Ronald Reid Rondell Jr. (February 10, 1937 – August 12, 2025) was an American actor, director, stuntman, and stunt coordinator known for his work in numerous television shows and more than 100 feature films, including How the West Was Won (1962), Blazing Saddles (1974), Lethal Weapon (1987), and The Crow (1994), as well as appearing on the cover of the Pink Floyd album Wish You Were Here.

In 2004, Rondell was honored for lifetime achievement at the Taurus World Stunt Awards. He was also inducted into the Hollywood Stuntmen's Hall of Fame.

==Early life==
Born in Hollywood, California, on February 10, 1937, Ronald Reid Rondell Jr. was the son of Ronald Salvatore “Ronnie” Rondell and Ruth Durham Rondell. His father, born in Naples, Italy, acted in silent films and later served as an assistant film director for TV and film. His mother was employed as a motion picture secretary when she married Rondell Sr. in 1937. As a boy, Rondell Jr. often accompanied his father to movie sets, where he was eventually cast in Ma and Pa Kettle at the Fair in 1952. As a teenager, he attended North Hollywood High School, where he participated in gymnastics and diving, before enlisting in the Navy.

==Career==
After serving as a Navy diver in the late 1950s, Rondell dabbled as a film extra before branching out into stunt work, eventually serving as a stunt double for several TV actors, including David Janssen, Robert Horton and Doug McClure.

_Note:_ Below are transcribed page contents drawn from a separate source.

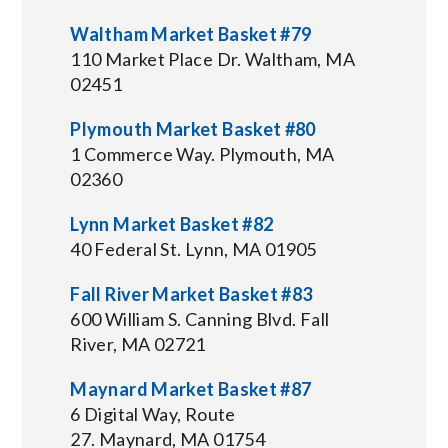
Waltham Market Basket #79
110 Market Place Dr. Waltham, MA
02451
Plymouth Market Basket #80
1 Commerce Way. Plymouth, MA
02360
Lynn Market Basket #82
40 Federal St. Lynn, MA 01905
Fall River Market Basket #83
600 William S. Canning Blvd. Fall
River, MA 02721
Maynard Market Basket #87
6 Digital Way, Route
27. Maynard, MA 01754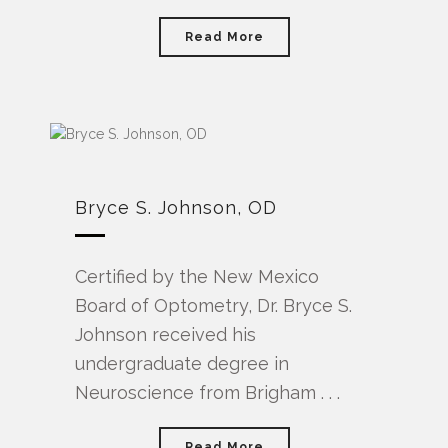
Read More
Bryce S. Johnson, OD
Certified by the New Mexico
Board of Optometry, Dr. Bryce S.
Johnson received his
undergraduate degree in
Neuroscience from Brigham . . .
Read More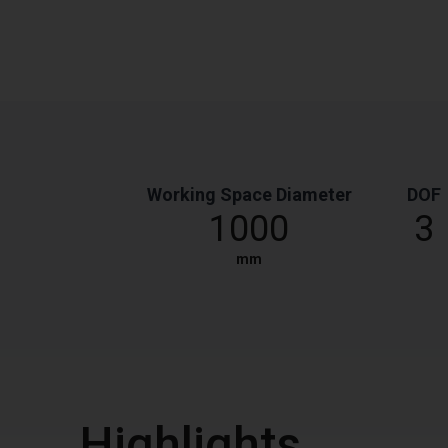
Working Space Diameter
DOF
1000
3
mm
Highlights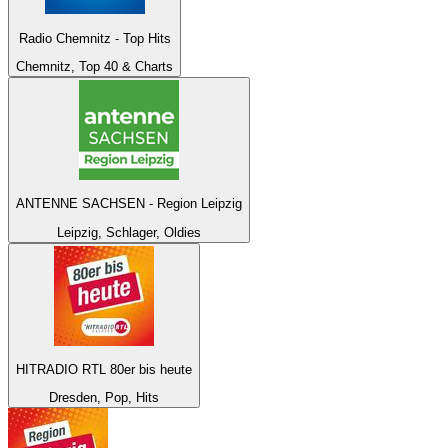
Radio Chemnitz - Top Hits
Chemnitz, Top 40 & Charts
ANTENNE SACHSEN - Region Leipzig
Leipzig, Schlager, Oldies
HITRADIO RTL 80er bis heute
Dresden, Pop, Hits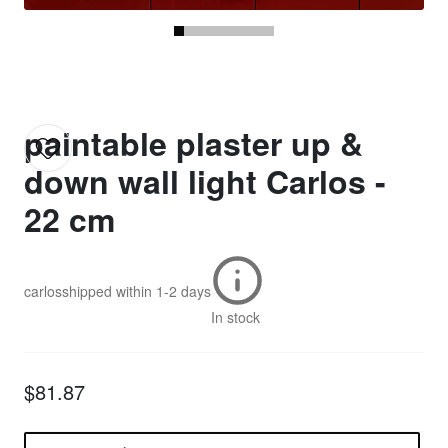
paintable plaster up &
down wall light Carlos -
22 cm
carlos
shipped within
1-2 days
In stock
$81.87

He specialized in aerial stunts, including falling from a 100-foot pole in the 1963 film Kings of the Sun and fiery vehicle crashes, including driving an exploding car in Ice Station Zebra. In 1970, Rondell co-founded Stunts Unlimited, an organization of top-rated stunt performers, with fellow daredevils Hal Needham and Glenn Wilder.

Rondell was photographed by Aubrey Powell of the design studio Hipgnosis for the cover of the Pink Floyd 1975 album Wish You Were Here, for which he was set on fire while shaking hands with fellow stuntman Danny Rogers. According to Powell, Rondell refused to do the stunt at first, saying that it was more dangerous standing still than in an action scene. He was dressed in a fireproof suit covered by a business suit. His head was protected by a hood, underneath a similarly fireproof wig, and fire-resistant gel was applied to him. The photograph was taken at Warner Bros. Studios in California, known at the time as The Burbank Studios. While the first fourteen takes were successful, Rondell suffered minor burns when the wind changed direction on the fifteenth, singeing his moustache and losing an eyebrow. The two stuntmen changed positions, and the image was later reversed. He recounted the event in the 2012 documentary The Story of Wish You Were Here.

In 1985, Rondell's 22-year-old son, Reid Rondell, was killed in a helicopter crash near Los Angeles while working as a stunt double for actor Jan-Michael Vincent on the TV series Airwolf.

Rondell performed stunts for some of the top action films of the late 1980s and early 1990s, including Lethal Weapon, Thelma & Louise and Speed. During that period, he also directed his first and only action film, No Safe Haven, starring Wings Hauser, and served as a second unit director on such films as The Two Jakes, The Mighty Ducks and Captain Ron. In 2003, he came out of retirement to appear in a complex car chase scene in The Matrix Reloaded, teaming up with his son, Ronald A. Rondell, the film's stunt coordinator.

==Death==
Rondell died on August 12, 2025, at the age of 88, at Arrowhead Senior Living, an assisted living facility, in Osage Beach, Missouri. He was survived by his wife Mary and son Ronald.